Eppoi ha risposto ad una domanda sul ruolo della donna nella Chiesa: “Ripeto spesso che la Chiesa è donna. Vedo la donna nel cammino dei carismi, e non voglio limitare il discorso del ruolo della donna nella Chiesa al tema del ministero. Poi, in generale, maschilismo e femminismo sono logiche di «mercato». In questo tempo sto cercando sempre di più di far entrare le donne in Vaticano con ruoli di responsabilità sempre più alta. E le cose stanno cambiando: lo si vede e lo si sente. La vicegovernatrice dello Stato è una donna.
Poi il Dicastero per lo sviluppo umano integrale ha anch’esso come vice una donna. Nell’équipe per la nomina dei vescovi ci sono tre donne, e da quando ci sono loro che selezionano i candidati, le cose vanno molto meglio: sono acute nei loro giudizi. Nel Dicastero per i religiosi la vice è una donna. La vice del Dicastero per l’economia è una donna. Le donne, insomma, entrano in Vaticano con ruoli di alta responsabilità: proseguiremo su questa strada. Le cose funzionano meglio di prima”.
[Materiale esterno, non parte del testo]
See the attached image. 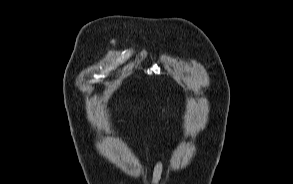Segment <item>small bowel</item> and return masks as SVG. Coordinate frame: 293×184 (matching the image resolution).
Returning <instances> with one entry per match:
<instances>
[{
  "label": "small bowel",
  "instance_id": "obj_1",
  "mask_svg": "<svg viewBox=\"0 0 293 184\" xmlns=\"http://www.w3.org/2000/svg\"><path fill=\"white\" fill-rule=\"evenodd\" d=\"M163 161L159 160L157 161L152 169V179H151V183L152 184H158L161 176H162V172H163Z\"/></svg>",
  "mask_w": 293,
  "mask_h": 184
}]
</instances>
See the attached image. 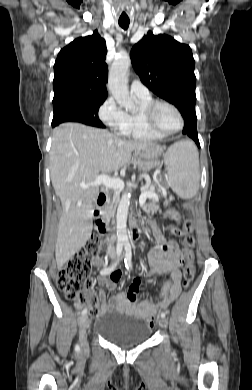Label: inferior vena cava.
I'll list each match as a JSON object with an SVG mask.
<instances>
[{"label": "inferior vena cava", "instance_id": "1", "mask_svg": "<svg viewBox=\"0 0 252 390\" xmlns=\"http://www.w3.org/2000/svg\"><path fill=\"white\" fill-rule=\"evenodd\" d=\"M107 250H108V252H114L115 247H114L113 243L108 242Z\"/></svg>", "mask_w": 252, "mask_h": 390}]
</instances>
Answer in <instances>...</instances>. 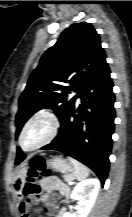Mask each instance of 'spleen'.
Here are the masks:
<instances>
[{
	"label": "spleen",
	"mask_w": 132,
	"mask_h": 217,
	"mask_svg": "<svg viewBox=\"0 0 132 217\" xmlns=\"http://www.w3.org/2000/svg\"><path fill=\"white\" fill-rule=\"evenodd\" d=\"M68 159L74 166L76 177L78 180H83L89 176V169L85 165L75 160L74 158L68 157Z\"/></svg>",
	"instance_id": "1"
}]
</instances>
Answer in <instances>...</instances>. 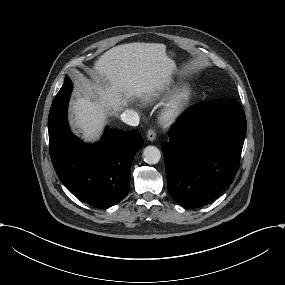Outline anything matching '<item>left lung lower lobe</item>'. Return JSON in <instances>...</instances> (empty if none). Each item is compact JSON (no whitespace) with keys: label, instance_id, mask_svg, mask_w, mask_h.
I'll return each instance as SVG.
<instances>
[{"label":"left lung lower lobe","instance_id":"1","mask_svg":"<svg viewBox=\"0 0 285 285\" xmlns=\"http://www.w3.org/2000/svg\"><path fill=\"white\" fill-rule=\"evenodd\" d=\"M246 118L235 99H216L190 109L162 145L167 186L184 207L209 204L237 173Z\"/></svg>","mask_w":285,"mask_h":285}]
</instances>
E non poteva mancare una domanda sull’apostolato culturale: “L’apostolato intellettuale è importante ed è parte della nostra vocazione di gesuiti, che devono essere presenti nel mondo accademico, nella ricerca e anche nella comunicazione. Sia chiaro: quando le Congregazioni Generali della Compagnia di Gesù dicono di inserirsi nel popolo e nella storia non significa ‘fare il carnevale’, ma inserirsi nei contesti anche più istituzionali, vorrei dire, con qualche ‘rigidità’, nel buon senso della parola. Non bisogna cercare sempre l’informalità”.
Infine sulle migrazioni: “Il problema della migrazione deve essere affrontato e studiato bene, e questo è vostro compito. Il migrante deve essere ricevuto, accompagnato, promosso e integrato. Non deve mancare nessuna di queste quattro azioni, altrimenti è un problema serio. Un migrante che non è integrato finisce male, ma finisce male anche la società nella quale si ritrova. Pensate, ad esempio, a quel che è accaduto a Zaventem, qui in Belgio: quella tragedia è anche frutto di una mancata integrazione.
E questo lo dice la Bibbia: bisogna prendersi cura della vedova, del povero e dello straniero. La Chiesa deve prendere sul serio il lavoro con i migranti. Io conosco il lavoro di «Open Arms», ad esempio. Nel 2013 sono stato a Lampedusa per fare luce sul dramma migratorio. Ma aggiungo una cosa che mi sta a cuore e che sto ripetendo spesso: l’Europa non ha più figli, sta invecchiando. Ha bisogno dei migranti perché si rinnovi la vita. E’ diventata ormai una questione di sopravvivenza”.